The Bee on the Sidewalk: A Study in Innerspecies Relations


Bumble bee

Bumble bee (Photo credit: Wikipedia)


Nothing is better than a nice walk in the cool evening air. I have taken literally hundreds of these walks in my lifetime. Over the course of these walks, I have seen a great deal of suburban wildlife. This walk would be no different.

I came across a bee. Normally the sight of a bee would cause me to turn around and leave that area. This particular bee, though lay nearly motionless under a bush, just off of the sidewalk. There, a once majestic flying pest laid, the end of its life near.

It was a sad sight to see. Just a day ago, this very bee was no doubt flitting through the air, its tiny wings propelling it small, striped body. Now, though, it was just a reminder of the futility of life, particularly for those of us who happen to be insects.

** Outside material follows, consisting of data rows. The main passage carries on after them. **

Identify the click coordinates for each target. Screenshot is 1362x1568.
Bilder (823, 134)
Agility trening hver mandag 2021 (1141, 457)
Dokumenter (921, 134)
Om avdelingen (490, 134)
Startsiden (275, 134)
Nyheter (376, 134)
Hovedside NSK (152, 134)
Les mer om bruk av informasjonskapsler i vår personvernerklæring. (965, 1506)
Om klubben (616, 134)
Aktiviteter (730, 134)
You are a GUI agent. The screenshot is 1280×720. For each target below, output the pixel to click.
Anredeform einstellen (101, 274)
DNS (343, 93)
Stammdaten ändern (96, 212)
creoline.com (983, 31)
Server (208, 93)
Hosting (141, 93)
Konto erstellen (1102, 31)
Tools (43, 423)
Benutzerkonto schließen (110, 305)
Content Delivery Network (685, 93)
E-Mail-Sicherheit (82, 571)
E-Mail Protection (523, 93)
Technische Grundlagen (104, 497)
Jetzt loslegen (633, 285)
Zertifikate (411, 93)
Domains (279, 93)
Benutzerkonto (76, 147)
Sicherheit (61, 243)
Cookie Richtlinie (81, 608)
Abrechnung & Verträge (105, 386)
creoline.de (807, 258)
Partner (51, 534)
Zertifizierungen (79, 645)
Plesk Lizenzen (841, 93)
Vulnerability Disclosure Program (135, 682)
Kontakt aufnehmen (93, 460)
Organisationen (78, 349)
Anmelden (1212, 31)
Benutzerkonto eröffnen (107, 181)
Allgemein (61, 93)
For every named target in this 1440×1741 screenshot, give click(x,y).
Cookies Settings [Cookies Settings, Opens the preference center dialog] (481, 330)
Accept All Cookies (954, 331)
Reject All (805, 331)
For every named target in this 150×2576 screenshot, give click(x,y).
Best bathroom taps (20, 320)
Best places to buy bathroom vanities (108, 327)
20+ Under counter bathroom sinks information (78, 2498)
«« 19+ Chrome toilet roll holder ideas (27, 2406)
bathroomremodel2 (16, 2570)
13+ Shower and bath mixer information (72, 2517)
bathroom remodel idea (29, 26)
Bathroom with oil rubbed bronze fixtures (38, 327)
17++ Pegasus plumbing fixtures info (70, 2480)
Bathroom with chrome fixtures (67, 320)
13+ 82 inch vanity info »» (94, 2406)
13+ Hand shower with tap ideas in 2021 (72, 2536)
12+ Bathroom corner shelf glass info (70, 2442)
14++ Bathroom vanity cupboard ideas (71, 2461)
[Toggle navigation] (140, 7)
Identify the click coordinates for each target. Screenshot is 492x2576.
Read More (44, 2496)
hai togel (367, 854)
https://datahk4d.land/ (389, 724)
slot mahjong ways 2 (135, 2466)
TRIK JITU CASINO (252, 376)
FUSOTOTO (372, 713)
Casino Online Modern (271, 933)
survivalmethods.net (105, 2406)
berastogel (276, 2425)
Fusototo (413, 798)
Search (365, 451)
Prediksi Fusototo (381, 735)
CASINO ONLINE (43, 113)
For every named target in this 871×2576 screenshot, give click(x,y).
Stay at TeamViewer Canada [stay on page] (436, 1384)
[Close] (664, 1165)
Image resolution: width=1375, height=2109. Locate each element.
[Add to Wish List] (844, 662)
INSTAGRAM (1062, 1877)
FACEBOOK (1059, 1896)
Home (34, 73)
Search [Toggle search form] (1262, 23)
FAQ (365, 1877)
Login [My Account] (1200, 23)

For a second, I watched it struggle. Looking into its eyes (or at least the area where I would assume the eyes are located), you could tell that there was so much this bee had wanted to do. Maybe it had dreamed of collecting pollen abroad in Europe. It would float through the lilies of France or the Irish Butterworts. Then, for the rest of its bee life (approximately 3-4 weeks) it would talk about its time spent overseas.

Maybe it wanted to work its way up to “Worker Bee Manager” and reap all of the benefits that this type of position would bring. The bee would get up every morning and put on its bee suit, head to the bee corner office and pour over the weekly production bee-ports. It would save up to buy the dream bee house and put its bee children in bee braces. No one likes a bee would crooked teeth.

This bee could have been in the midst of a spiritual journey. After all, there had to be more to life than just pollen and honeycomb. It had probably read a lot about Buddhism and found an inner-peace. Maybe it was reaching bee nirvana which is a lot like regular nirvana but smaller and full of yellow and black stripes.

In fact, this bee could have been a spiritual leader. This might have been the Mahatma Gandhi of bees. This could be the end of a long life full of groundbreaking work in the bee civil rights arena. He was probably about to die because of his hunger strike. I felt a great deal of respect for this bee’s work, ignoring the fact that I knew next to nothing about this particular bee.

I thought for a minute. Maybe I could help this bee up. We are all living creatures after all. This bee could use a hand from another being. Imagine the good juju that would come from offering my time and energy to a creature in need.

Then I remembered that bees sting. In fact, that is their favorite activity. They tend to sting people a lot because bees are jerks. So I stepped on it.

I do not care what that bee had going on. I am not getting stung.



12 thoughts on “The Bee on the Sidewalk: A Study in Innerspecies Relations

  1. Dang! After that paragraph on the Mahatma Gandhi of bees and inner spiritual journey…what a tragic and violent end 😦 I do get you though…I’m terrified of insects, bees included and bees with teeth??! Yikes!